* WHAT THE TASK REQUIRES
Please reproduce the listing word for word. Pictures stay out.

─── THE DATA

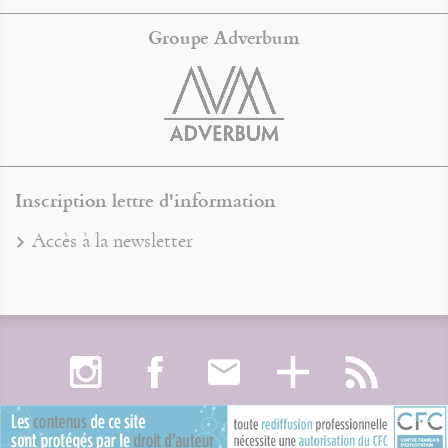
Groupe Adverbum
Inscription lettre d'information
Accès à la newsletter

──────

* FINISHED TASK
Groupe Adverbum
Inscription lettre d'information
Accès à la newsletter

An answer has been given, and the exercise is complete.